Red designates the Garage Band section, blue-green for the Community
Murals section, and a purple background for introductory and summary
screens. The grid on which all graphic elements--buttons, text,
illustrations and moveable sprites--lie is informal. The piece
incorporates different styles of imagery that include cartoons
(scanned line drawings then colored), hand-colored 72 dpi bitmap
scanned photographs, and scanned color photos. The Apple Scanner
(using HyperScan) and the Paint program Studio 8 from Electronic
Arts were the main tools.
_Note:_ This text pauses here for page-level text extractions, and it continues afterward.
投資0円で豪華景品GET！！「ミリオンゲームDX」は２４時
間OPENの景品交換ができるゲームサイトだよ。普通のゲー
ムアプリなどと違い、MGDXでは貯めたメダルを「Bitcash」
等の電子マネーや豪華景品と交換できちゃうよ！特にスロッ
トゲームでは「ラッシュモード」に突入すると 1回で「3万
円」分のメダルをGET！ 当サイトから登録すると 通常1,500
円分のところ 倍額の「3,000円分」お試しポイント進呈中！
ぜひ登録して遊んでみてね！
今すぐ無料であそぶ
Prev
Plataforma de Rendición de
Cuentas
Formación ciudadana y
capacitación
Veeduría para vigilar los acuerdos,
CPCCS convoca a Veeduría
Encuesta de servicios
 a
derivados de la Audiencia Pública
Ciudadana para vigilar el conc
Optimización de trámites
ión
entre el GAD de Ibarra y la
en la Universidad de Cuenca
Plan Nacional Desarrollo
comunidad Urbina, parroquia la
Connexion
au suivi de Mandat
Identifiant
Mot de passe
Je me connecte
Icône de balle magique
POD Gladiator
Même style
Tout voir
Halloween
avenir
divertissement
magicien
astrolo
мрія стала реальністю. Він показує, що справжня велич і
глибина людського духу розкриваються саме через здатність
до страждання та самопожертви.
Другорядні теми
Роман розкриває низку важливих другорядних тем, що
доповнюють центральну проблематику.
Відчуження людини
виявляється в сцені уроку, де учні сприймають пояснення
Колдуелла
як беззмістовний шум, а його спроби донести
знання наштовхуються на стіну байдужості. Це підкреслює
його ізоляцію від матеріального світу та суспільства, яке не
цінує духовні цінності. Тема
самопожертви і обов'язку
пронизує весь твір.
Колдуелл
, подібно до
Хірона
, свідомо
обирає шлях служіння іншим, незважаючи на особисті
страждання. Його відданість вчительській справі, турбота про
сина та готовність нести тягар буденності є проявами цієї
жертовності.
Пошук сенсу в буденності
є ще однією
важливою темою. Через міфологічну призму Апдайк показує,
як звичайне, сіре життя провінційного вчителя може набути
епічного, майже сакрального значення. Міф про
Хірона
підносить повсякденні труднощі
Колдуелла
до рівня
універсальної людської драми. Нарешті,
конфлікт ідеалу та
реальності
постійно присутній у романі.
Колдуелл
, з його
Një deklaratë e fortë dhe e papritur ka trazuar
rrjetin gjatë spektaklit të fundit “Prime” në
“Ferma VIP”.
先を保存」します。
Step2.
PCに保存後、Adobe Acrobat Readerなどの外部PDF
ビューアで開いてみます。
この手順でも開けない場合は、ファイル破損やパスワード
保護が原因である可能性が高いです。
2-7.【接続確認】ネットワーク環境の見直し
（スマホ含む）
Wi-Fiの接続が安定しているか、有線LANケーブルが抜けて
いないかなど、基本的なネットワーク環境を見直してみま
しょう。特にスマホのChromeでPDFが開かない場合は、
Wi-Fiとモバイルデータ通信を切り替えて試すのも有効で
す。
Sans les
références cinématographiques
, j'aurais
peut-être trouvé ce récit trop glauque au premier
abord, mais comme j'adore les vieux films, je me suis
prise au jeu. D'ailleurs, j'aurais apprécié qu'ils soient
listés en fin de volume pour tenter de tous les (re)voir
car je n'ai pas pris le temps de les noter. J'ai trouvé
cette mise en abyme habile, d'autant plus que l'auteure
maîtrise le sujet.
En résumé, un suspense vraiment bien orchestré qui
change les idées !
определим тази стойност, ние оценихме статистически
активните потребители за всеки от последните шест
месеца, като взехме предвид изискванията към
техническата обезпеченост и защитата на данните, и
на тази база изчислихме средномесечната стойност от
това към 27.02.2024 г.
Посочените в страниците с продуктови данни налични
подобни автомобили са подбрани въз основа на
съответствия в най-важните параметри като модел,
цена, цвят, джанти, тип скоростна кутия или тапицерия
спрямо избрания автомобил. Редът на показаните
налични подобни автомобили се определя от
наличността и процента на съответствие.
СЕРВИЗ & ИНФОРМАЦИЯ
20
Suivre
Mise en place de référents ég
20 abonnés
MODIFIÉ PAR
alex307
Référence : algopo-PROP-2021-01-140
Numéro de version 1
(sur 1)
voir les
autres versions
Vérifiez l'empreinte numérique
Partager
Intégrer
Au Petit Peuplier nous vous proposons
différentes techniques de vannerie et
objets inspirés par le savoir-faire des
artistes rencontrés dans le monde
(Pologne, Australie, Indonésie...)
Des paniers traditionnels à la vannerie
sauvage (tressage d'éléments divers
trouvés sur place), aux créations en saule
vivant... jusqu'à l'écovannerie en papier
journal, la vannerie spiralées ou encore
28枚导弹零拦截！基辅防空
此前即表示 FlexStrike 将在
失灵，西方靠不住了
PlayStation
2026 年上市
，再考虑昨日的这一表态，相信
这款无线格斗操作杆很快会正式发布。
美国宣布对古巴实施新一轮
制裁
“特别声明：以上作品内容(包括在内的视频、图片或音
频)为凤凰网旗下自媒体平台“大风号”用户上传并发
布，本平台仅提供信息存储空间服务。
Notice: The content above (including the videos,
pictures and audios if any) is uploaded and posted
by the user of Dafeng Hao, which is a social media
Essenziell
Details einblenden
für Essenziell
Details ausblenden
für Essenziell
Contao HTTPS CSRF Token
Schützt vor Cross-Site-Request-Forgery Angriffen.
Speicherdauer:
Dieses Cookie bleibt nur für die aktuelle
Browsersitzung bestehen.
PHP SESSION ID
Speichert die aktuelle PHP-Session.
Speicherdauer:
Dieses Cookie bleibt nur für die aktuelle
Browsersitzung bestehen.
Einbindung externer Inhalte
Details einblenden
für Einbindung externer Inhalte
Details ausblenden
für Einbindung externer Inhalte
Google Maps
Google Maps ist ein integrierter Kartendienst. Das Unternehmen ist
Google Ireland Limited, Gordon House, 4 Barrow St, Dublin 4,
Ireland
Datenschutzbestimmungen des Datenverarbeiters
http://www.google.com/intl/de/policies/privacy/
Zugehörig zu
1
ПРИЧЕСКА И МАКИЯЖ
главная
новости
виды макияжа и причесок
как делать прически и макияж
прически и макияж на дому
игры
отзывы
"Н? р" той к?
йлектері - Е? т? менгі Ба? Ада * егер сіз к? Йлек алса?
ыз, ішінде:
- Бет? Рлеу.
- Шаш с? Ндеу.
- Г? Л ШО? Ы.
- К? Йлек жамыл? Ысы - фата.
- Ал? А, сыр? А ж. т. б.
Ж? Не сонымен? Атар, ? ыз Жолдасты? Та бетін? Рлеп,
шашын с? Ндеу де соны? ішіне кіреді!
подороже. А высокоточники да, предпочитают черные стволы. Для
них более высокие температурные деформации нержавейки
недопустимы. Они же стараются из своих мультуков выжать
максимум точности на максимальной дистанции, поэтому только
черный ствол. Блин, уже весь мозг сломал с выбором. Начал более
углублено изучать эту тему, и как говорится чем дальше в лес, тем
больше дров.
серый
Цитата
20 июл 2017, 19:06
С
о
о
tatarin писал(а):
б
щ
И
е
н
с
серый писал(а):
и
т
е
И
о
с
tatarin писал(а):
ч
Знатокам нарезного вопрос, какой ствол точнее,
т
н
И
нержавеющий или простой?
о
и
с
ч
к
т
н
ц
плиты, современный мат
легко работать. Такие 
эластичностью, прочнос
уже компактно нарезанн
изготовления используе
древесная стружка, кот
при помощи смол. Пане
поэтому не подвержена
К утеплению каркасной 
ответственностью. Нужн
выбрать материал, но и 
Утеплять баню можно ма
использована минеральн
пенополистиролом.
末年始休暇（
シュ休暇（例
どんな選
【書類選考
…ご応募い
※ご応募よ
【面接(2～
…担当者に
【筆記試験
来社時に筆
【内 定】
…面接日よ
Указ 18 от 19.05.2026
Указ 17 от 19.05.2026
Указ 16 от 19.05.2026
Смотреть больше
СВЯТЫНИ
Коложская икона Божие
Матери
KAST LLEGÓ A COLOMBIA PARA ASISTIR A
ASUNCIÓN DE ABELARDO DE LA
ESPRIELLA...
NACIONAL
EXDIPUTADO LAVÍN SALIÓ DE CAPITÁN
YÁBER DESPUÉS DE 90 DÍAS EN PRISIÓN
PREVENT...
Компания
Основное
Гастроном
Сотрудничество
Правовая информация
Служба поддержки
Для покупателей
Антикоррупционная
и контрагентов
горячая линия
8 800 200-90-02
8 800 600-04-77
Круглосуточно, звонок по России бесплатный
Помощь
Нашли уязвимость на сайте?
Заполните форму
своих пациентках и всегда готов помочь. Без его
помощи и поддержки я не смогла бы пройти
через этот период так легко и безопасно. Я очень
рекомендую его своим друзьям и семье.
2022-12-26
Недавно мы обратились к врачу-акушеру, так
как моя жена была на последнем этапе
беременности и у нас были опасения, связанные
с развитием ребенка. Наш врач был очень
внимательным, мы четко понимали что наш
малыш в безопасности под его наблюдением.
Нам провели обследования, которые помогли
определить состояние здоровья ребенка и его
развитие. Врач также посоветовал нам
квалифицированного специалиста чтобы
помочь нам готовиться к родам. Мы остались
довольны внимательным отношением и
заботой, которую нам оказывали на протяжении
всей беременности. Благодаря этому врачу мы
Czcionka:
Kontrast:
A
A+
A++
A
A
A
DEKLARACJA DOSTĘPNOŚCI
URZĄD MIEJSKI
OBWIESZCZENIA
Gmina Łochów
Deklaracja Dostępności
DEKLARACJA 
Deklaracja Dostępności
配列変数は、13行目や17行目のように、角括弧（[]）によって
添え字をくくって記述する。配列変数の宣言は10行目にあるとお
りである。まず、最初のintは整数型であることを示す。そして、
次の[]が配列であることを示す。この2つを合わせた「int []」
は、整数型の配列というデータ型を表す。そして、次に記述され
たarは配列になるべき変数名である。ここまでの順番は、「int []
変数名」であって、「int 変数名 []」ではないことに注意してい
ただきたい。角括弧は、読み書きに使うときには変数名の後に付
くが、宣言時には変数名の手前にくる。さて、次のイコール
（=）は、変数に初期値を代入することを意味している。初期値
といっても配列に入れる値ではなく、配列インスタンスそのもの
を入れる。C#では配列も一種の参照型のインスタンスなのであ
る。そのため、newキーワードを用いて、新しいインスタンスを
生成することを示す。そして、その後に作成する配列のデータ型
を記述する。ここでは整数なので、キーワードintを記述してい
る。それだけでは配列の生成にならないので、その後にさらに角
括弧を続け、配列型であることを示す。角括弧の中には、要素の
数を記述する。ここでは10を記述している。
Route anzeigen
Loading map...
Some design choices, such as the clear
and readable Garamond font and the use of drop shadowed text boxes,
were conciously borrowed from the style of the instructional disks
produced by Apple Computer, Inc. 1985-89. I admit being aesthetically
influenced by "Your Apple Tour of the Macintosh", having
been involved in its later revisions. I also followed the convention
my Apple group followed of animation sequences preceding and leading
into information whose navigation is then user-controlled.
What is this piece? A graphic work about music, with no music
save for a small cycled fragment accompanying a single frame?
Or a piece that's not really about music, but about people who
are "not musicians" making music? Then similarly, about
people who are "not artists" making art? The fact that
this is not in an established genre is exciting and validating
to me. I'm pleased that it's my most recent interactive work yet
alludes to previous pieces, as well as to my most resonant work
in other artforms. It seems to be a sort of hub, a reflecting
jewel in Indra's Net (someday, the cyberspatial Net); from it
perhaps all my work and thought could be hyperlinked into a continous
information space--my "Mosherspace"--linked to the individual
works of all my collaborators.
---December 1992

A new and smaller facade of a rock bassist was created for
the exhibition of "Collaborationation" at the 1996
San Francisco Open Studios.
The interactive artwork "Fears"
by Mercuri, Bhatnagar and Mosher was also displayed in the Cutting
Edge Gallery along with "Collaborationation".